#### Brief
Show me every line in the listing that has the word "food".

────────

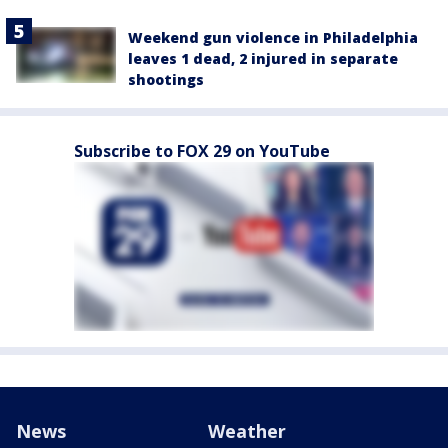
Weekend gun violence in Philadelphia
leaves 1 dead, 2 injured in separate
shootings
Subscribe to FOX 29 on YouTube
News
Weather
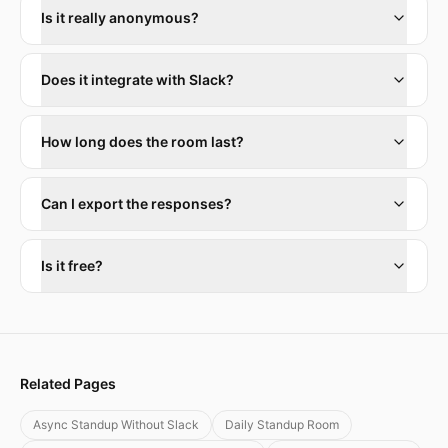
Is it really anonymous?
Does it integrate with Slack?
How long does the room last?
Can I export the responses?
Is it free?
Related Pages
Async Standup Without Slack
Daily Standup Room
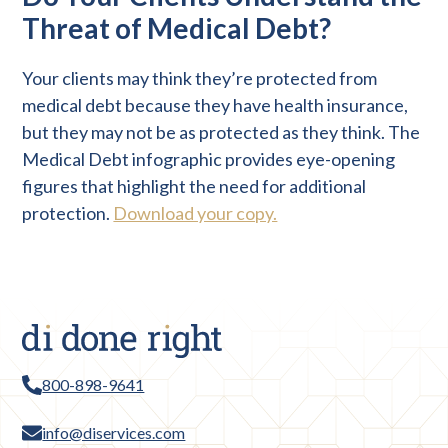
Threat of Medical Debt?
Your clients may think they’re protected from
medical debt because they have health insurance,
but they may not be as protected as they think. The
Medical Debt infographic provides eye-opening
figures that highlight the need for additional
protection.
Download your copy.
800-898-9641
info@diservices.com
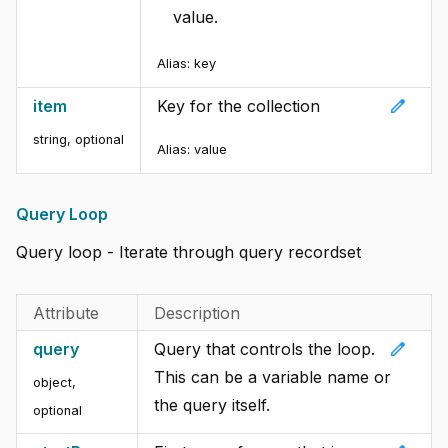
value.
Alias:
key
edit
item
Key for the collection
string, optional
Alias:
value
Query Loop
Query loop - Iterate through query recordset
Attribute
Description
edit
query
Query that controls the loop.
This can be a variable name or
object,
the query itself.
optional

────────

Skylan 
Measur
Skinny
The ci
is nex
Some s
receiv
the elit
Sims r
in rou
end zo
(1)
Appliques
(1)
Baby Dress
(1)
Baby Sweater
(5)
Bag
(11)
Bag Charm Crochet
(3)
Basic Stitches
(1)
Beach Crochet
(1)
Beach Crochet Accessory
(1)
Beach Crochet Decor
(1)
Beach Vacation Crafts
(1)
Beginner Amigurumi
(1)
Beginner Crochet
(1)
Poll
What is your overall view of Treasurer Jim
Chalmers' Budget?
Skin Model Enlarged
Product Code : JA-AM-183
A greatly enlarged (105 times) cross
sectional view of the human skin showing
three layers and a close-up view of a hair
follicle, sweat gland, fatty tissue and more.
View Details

────────

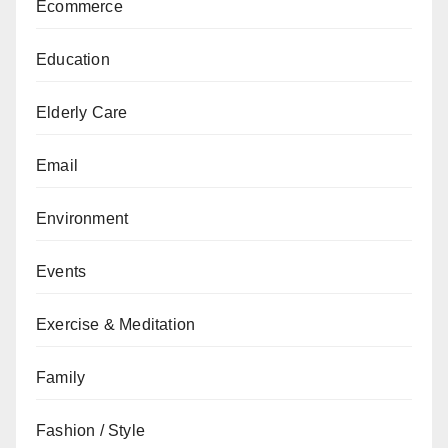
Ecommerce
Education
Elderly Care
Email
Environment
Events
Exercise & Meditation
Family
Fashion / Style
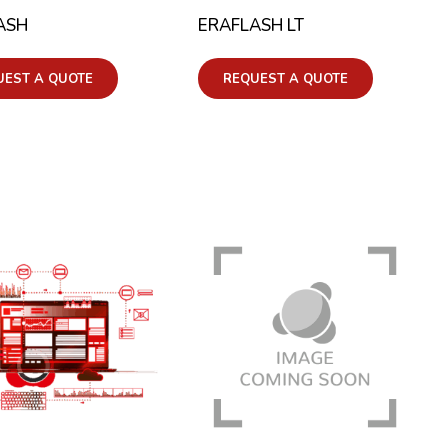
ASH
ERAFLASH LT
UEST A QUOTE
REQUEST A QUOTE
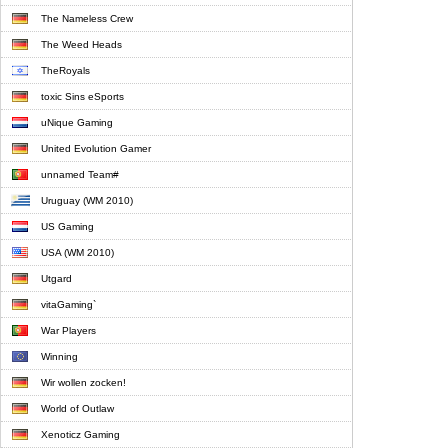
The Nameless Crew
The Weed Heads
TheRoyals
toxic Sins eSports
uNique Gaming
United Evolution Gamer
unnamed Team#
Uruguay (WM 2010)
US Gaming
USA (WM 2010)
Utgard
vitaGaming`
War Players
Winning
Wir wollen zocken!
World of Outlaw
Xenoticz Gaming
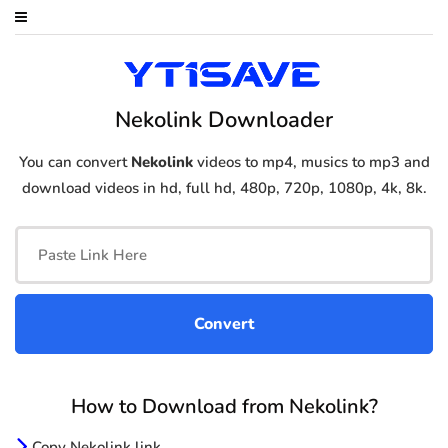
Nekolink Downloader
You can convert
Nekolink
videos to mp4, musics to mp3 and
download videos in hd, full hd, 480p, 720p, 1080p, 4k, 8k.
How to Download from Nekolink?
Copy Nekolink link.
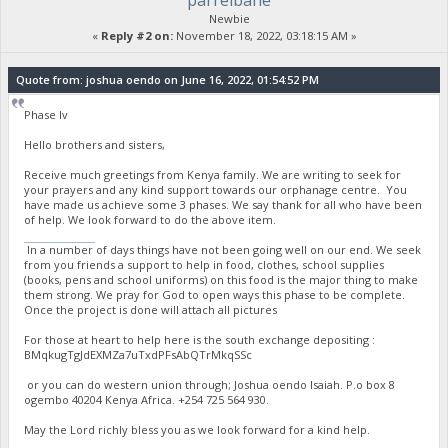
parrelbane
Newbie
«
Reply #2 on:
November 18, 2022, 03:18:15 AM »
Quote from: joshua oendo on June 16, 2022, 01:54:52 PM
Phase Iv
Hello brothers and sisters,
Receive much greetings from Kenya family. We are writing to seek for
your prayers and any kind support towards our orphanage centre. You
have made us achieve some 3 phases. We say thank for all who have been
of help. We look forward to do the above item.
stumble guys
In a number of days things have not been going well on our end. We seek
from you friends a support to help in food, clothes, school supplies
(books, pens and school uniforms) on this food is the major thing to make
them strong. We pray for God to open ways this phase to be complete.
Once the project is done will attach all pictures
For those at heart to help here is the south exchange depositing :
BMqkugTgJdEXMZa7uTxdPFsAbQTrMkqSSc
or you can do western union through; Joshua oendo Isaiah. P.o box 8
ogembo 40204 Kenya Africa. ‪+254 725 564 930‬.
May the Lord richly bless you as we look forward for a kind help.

────────

#### Response box
from you friends a support to help in food, clothes, school supplies
(books, pens and school uniforms) on this food is the major thing to make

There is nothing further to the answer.